Engaged parties are not going to be grateful for a
mere image - no matter how inventive or original -
of the field of force of which they are a part.
They will always want the redress of poetry to be
an exercise of leverage on behalf of their point of
view; they will require the entire weight of the thing
to come down on their side of the scales.
It is not the nature of poetry.

Heaney quotes Wallace Stevens in order to


evaluate his argument. Wallace says:
“Poetry creates an alternative world to the world of
fact. Poetry suggests what life ought to be. It
shows possibilities; it shows what is desirable”
Moreover, Poetry is about man. Poetry promotes,
love of men. Poetry shows that all men are
human beings and they deserve sympathy. But
politics tells us that some people deserve
sympathy and some deserve our wrath.
Poetry speaks of love for all people: Politics
forces people to kill other people. In fact, politics
divides men. If poetry becomes politics, it will not
remain poetry, it will become a propaganda and in
this way it will divide humanity into friends and
foes as in the case of the Irish men who were
killed in the rising of 1916 . But he is also sorry for
the Englishmen who died in the fight. Talking
about the humanitarian zeal of poetry.
Heaney says, that zeal considers both enemies
and friends as men. He does not discriminate
between the Irish People and the English people.

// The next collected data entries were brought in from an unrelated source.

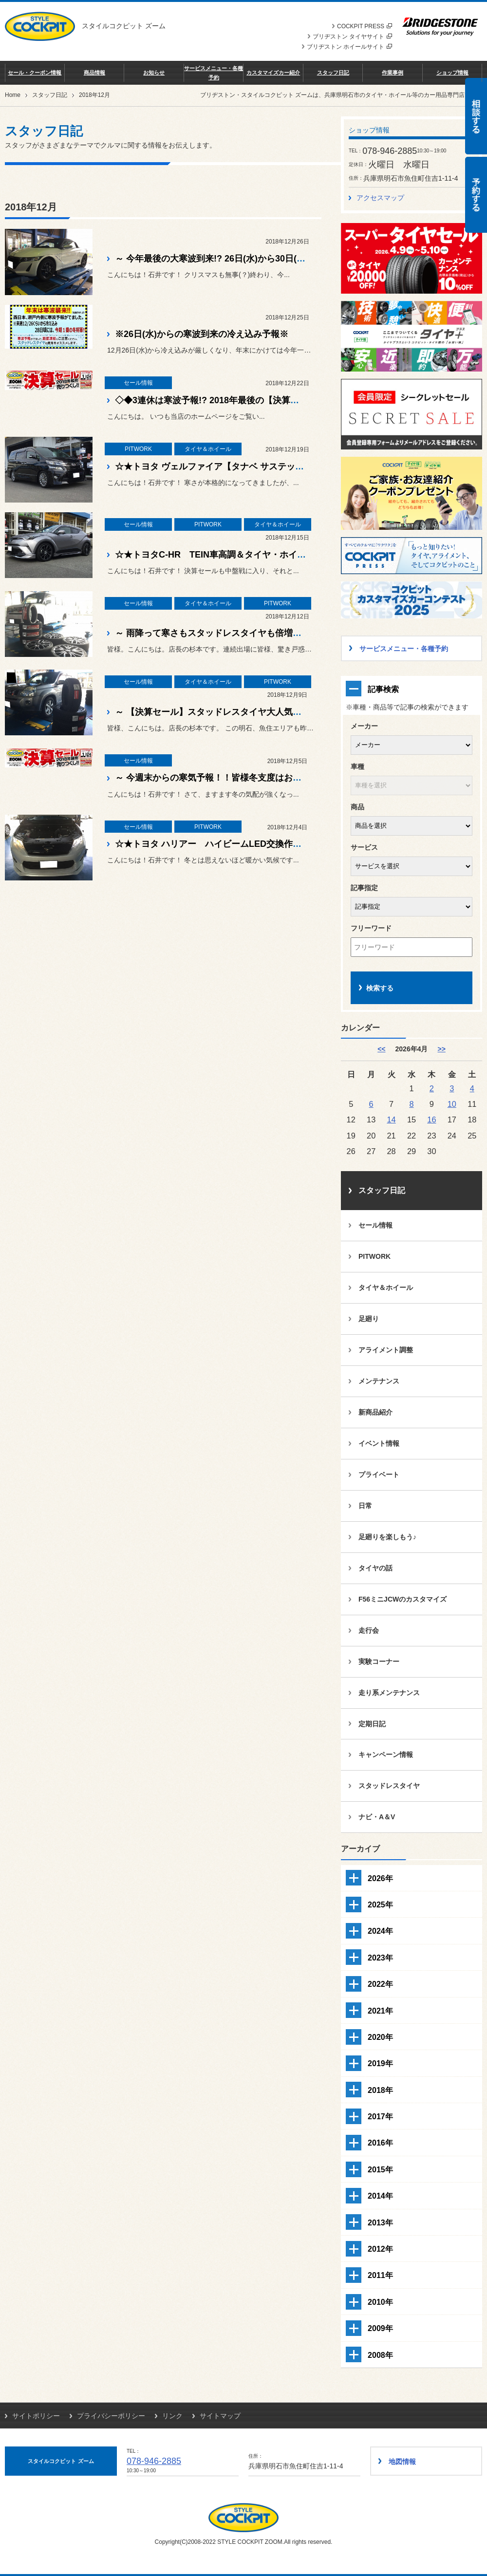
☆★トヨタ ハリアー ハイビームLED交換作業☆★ (217, 844)
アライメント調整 (385, 1350)
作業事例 (392, 72)
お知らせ (154, 72)
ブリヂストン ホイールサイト (349, 46)
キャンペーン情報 (385, 1754)
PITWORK (374, 1256)
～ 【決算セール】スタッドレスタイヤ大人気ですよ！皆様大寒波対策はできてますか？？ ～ (297, 712)
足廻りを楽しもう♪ (387, 1537)
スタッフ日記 (333, 72)
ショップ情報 (452, 72)
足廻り (368, 1319)
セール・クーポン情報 (34, 72)
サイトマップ (220, 2416)
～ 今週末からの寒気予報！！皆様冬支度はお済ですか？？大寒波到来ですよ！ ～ (275, 778)
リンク (172, 2416)
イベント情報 (378, 1443)
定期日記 (372, 1724)
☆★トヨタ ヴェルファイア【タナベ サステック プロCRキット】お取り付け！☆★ (278, 466)
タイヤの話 (375, 1568)
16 (431, 1119)
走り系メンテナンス (389, 1693)
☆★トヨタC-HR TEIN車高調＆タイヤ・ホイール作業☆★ (232, 555)
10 (452, 1104)
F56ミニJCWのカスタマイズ (402, 1599)
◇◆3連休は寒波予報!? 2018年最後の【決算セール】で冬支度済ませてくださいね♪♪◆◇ (290, 400)
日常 (365, 1506)
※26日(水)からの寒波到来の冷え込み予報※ (201, 334)
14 (391, 1119)
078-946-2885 (154, 2461)
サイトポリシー (36, 2416)
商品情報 (94, 72)
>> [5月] (441, 1049)
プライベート (378, 1474)
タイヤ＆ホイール (385, 1287)
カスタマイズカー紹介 (273, 72)
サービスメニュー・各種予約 (213, 72)
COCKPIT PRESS (364, 26)
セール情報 (375, 1225)
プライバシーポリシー (111, 2416)
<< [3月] (381, 1049)
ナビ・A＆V (376, 1817)
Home (12, 95)
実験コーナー (378, 1661)
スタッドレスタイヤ (389, 1786)
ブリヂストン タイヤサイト (352, 36)
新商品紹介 (375, 1412)
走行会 (368, 1630)
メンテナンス (378, 1381)
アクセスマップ (380, 198)
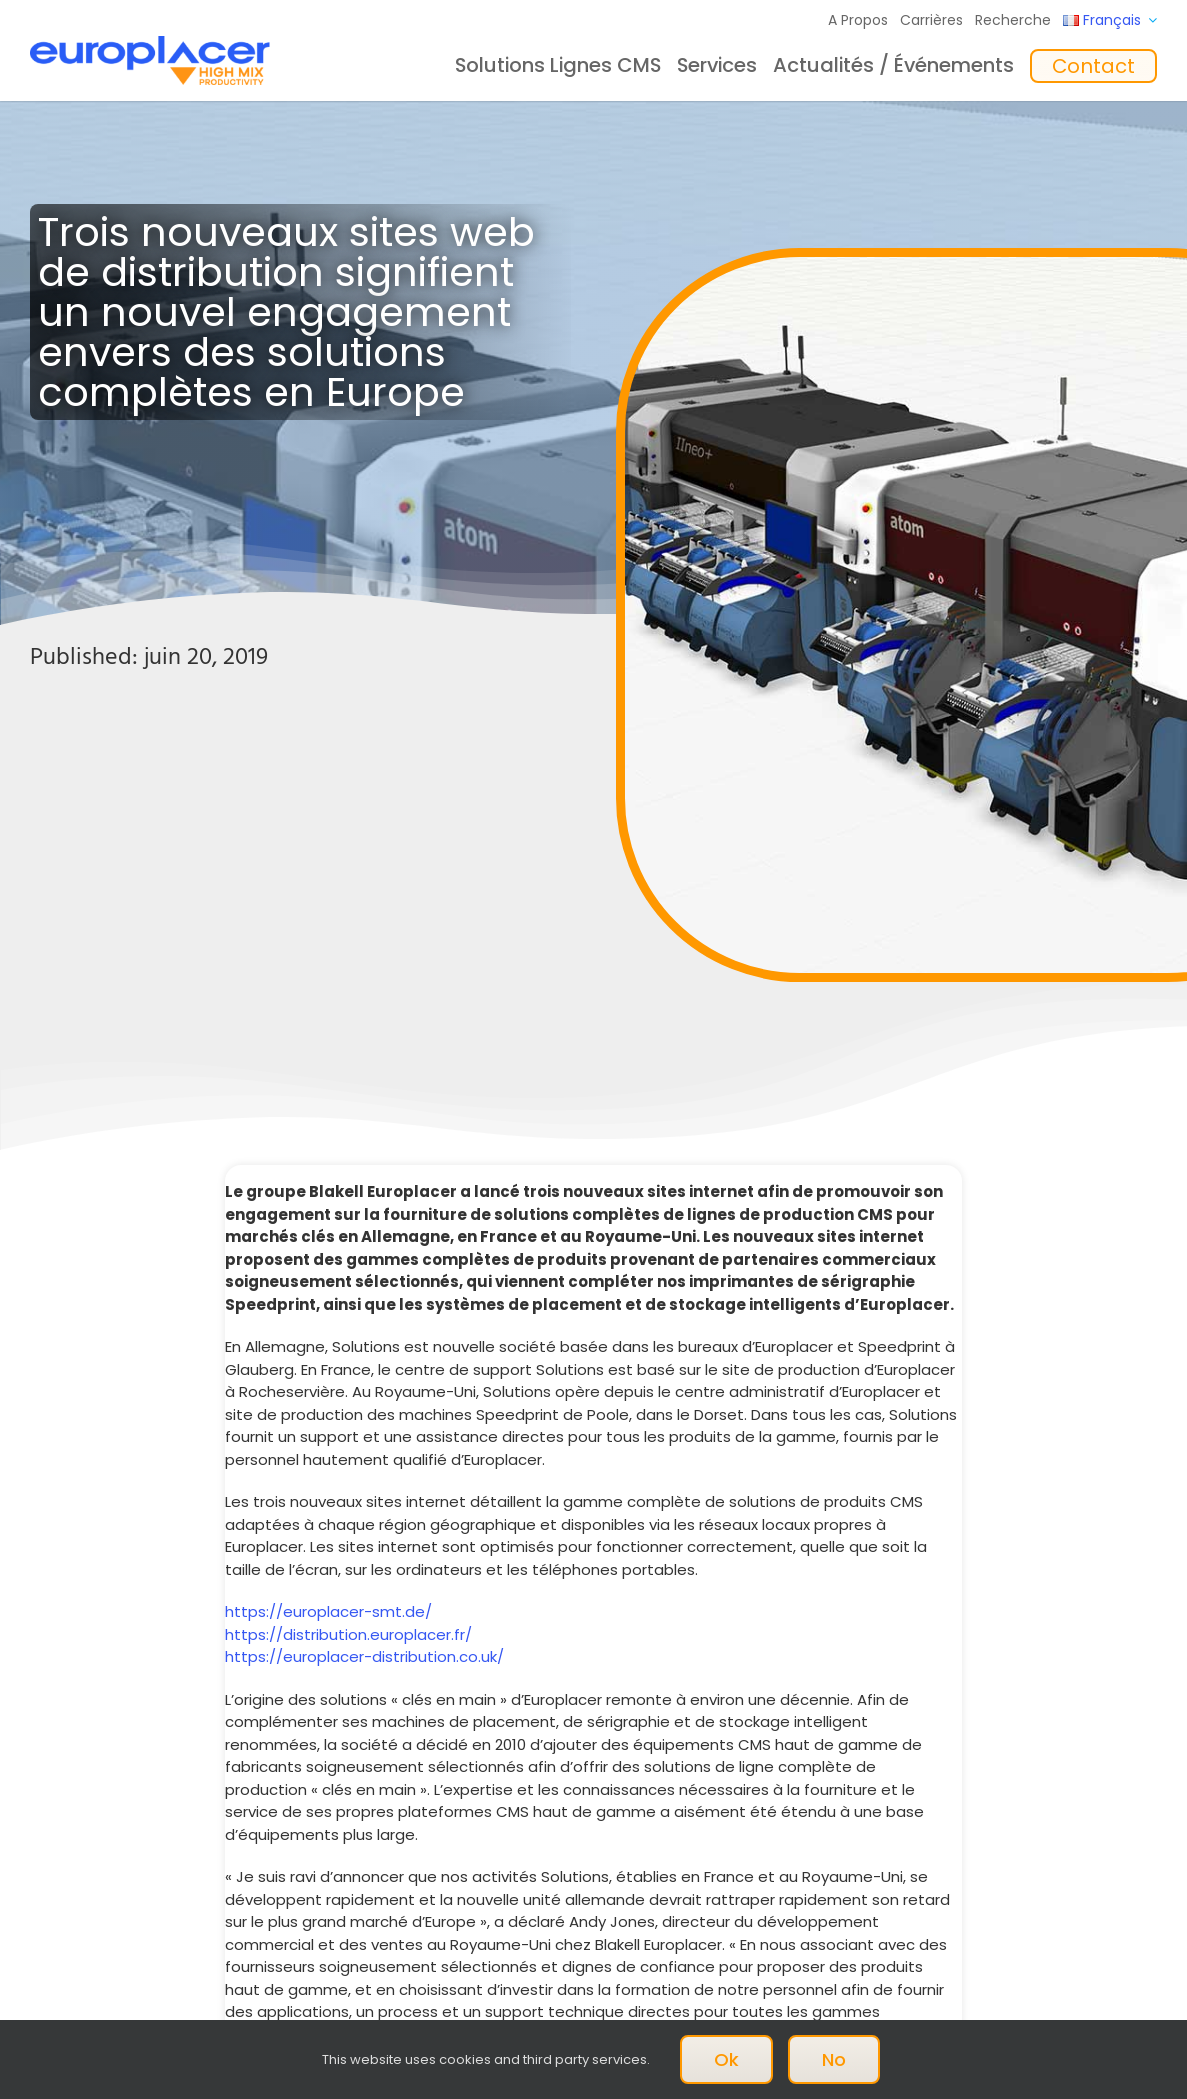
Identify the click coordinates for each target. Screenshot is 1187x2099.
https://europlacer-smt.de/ (328, 1611)
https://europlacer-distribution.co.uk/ (364, 1656)
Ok (726, 2059)
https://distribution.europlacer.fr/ (348, 1634)
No (834, 2059)
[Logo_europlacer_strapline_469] (150, 43)
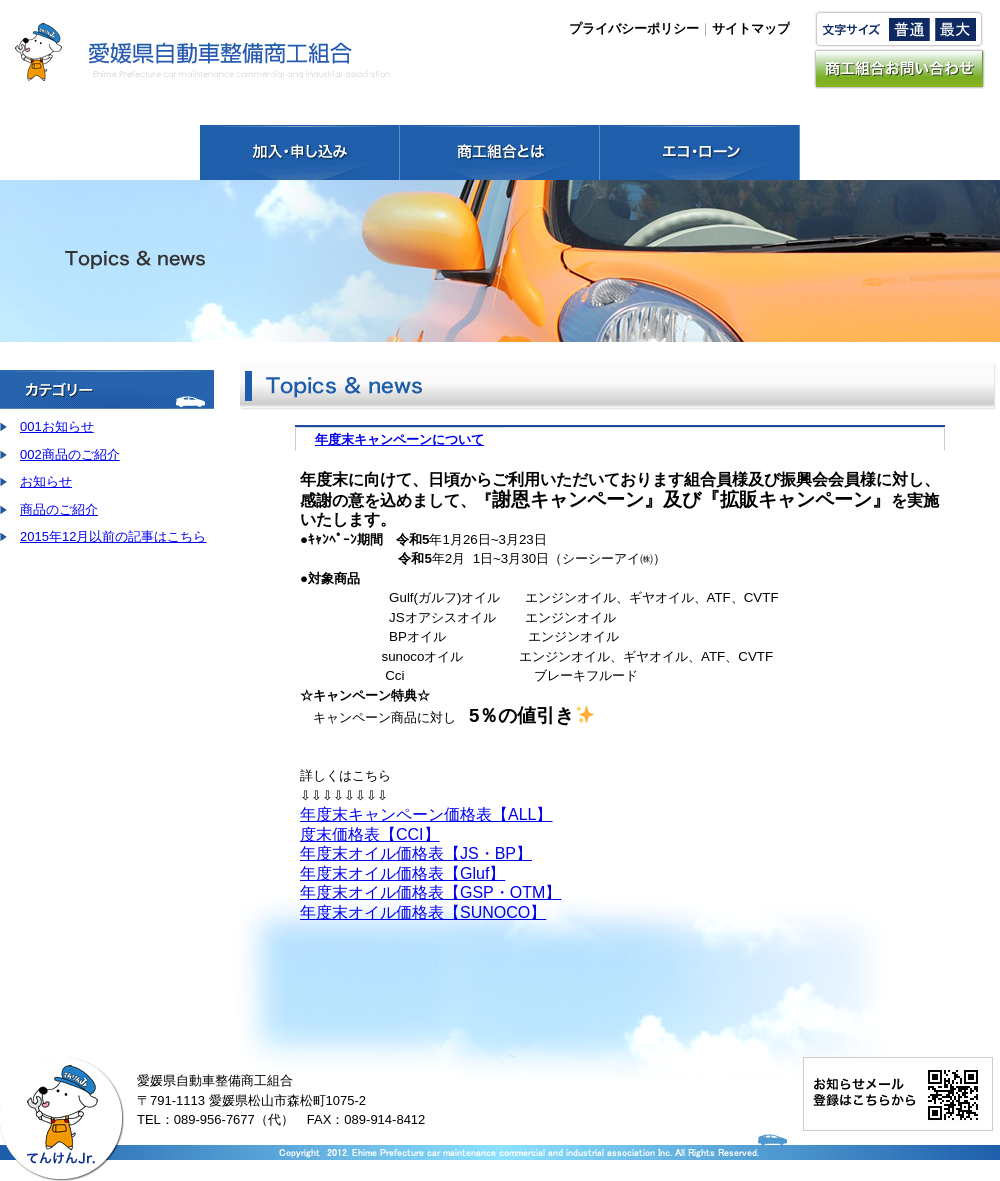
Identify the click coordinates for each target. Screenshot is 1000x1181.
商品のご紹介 (59, 509)
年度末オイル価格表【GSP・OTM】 (430, 892)
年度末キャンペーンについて (399, 439)
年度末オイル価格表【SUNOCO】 (423, 912)
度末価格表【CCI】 (370, 834)
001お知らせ (57, 426)
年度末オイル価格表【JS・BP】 (416, 853)
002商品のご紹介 (70, 454)
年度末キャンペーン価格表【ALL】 (426, 814)
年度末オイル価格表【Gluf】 (402, 873)
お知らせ (46, 481)
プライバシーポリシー (634, 28)
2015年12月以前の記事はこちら (113, 536)
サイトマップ (751, 28)
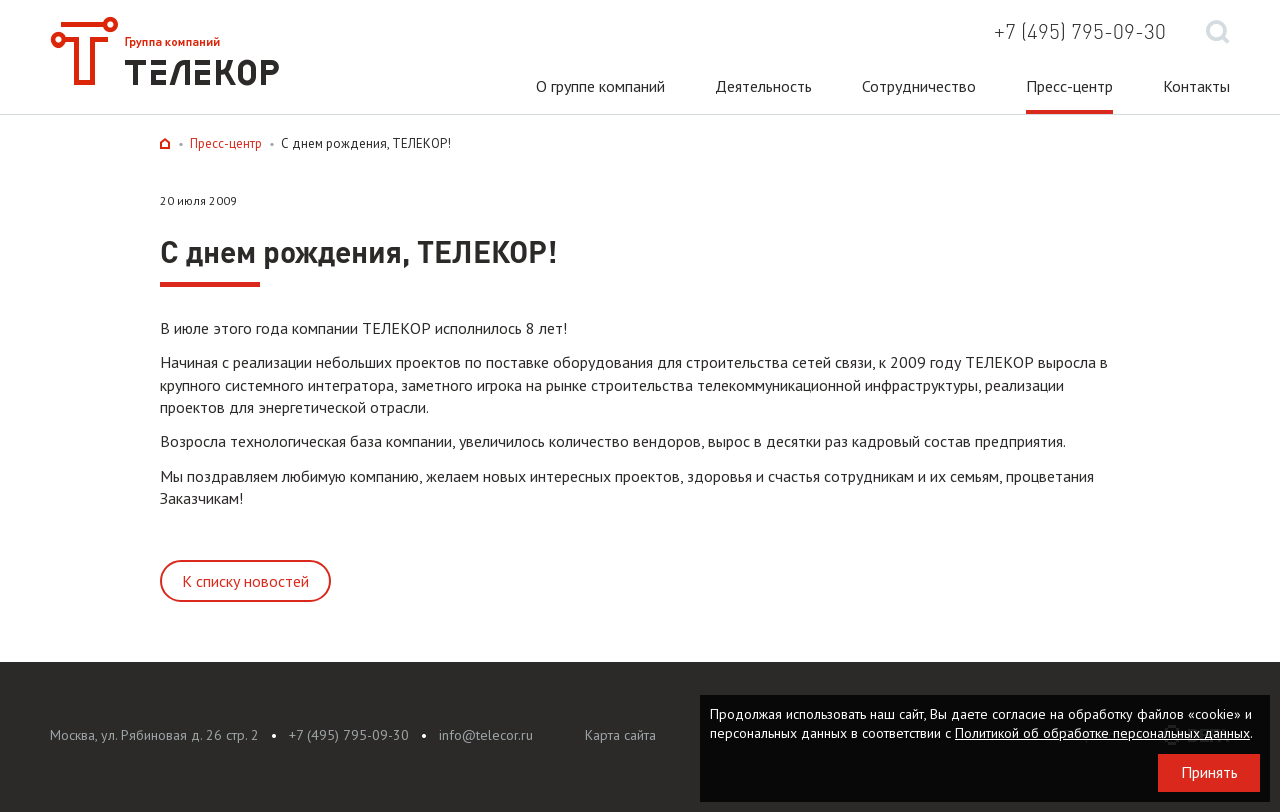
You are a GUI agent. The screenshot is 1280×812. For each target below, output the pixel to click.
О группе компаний (600, 86)
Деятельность (763, 86)
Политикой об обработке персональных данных (1102, 733)
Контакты (1196, 86)
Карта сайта (620, 735)
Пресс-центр (1069, 86)
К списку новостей (245, 581)
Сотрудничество (919, 86)
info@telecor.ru (486, 735)
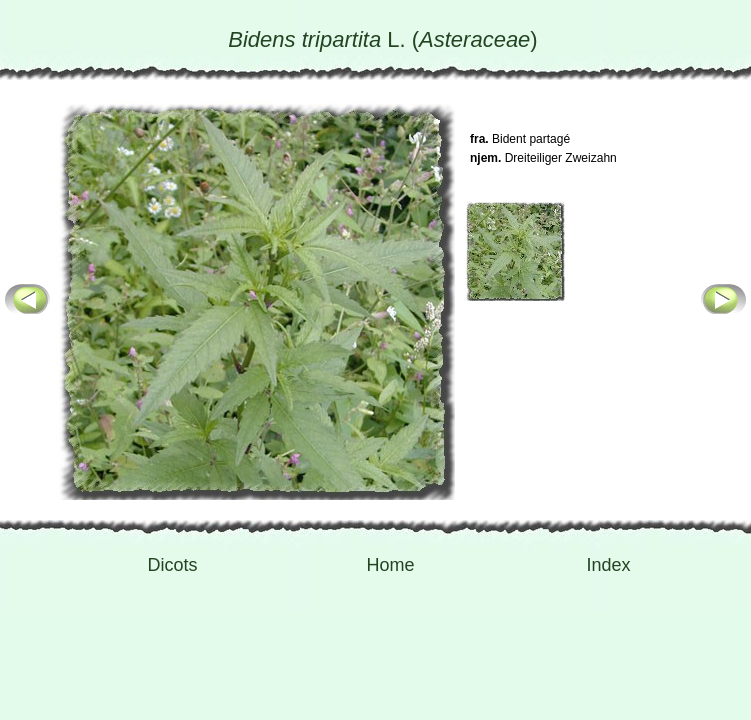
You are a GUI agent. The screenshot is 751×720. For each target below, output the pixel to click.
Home (390, 565)
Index (608, 565)
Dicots (172, 565)
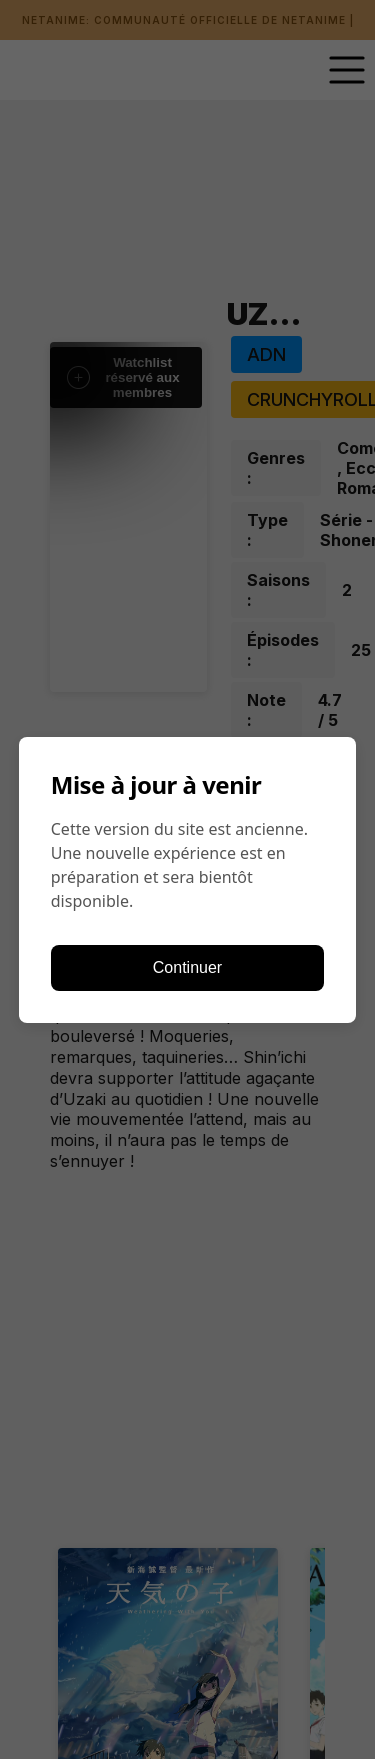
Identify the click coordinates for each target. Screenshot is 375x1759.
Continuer (187, 967)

Both were fighting for their ideals. That is exactly
what poetry conveys to us, everyman whether
black or white; Irish or English has the same
feeling, passions and blood.
Heaney raises an interesting point here which is
also shared by Edward Said in “Culture and
Imperialism” that the sensibility of the people of
the colonies is coloured by the sensibility of the
imperial masters.
As the Irish condemn the English but they use
the English medium. Imperialism has inculcated in
their minds a culture that they tried to reject. But
this is also a very healthy experience. The Irish
hate the English, still they love Shakespeare and
Keats.
To conclude, Heaney tries to demonstrate that
poetry has a function in life, though not
ostentatious. The poet does nothing on purpose,
but poetry is a medium which by its very nature
serves a purpose as Wordsworth says that his
poetry has a purpose.
It is not meaningless activity. But this purpose is
not imposed upon poetry. Heaney believes that
poetry cannot be subjected to any particular
direction and nor limited to any certain aspect of
society.
He emphasises that poets should elevate their
services on universal level and poetry should be
above all racial, social and political prejudices.
This is how he justifies poetry and enumerates its
fuctions in his essay, ‘Redress of Poetry”.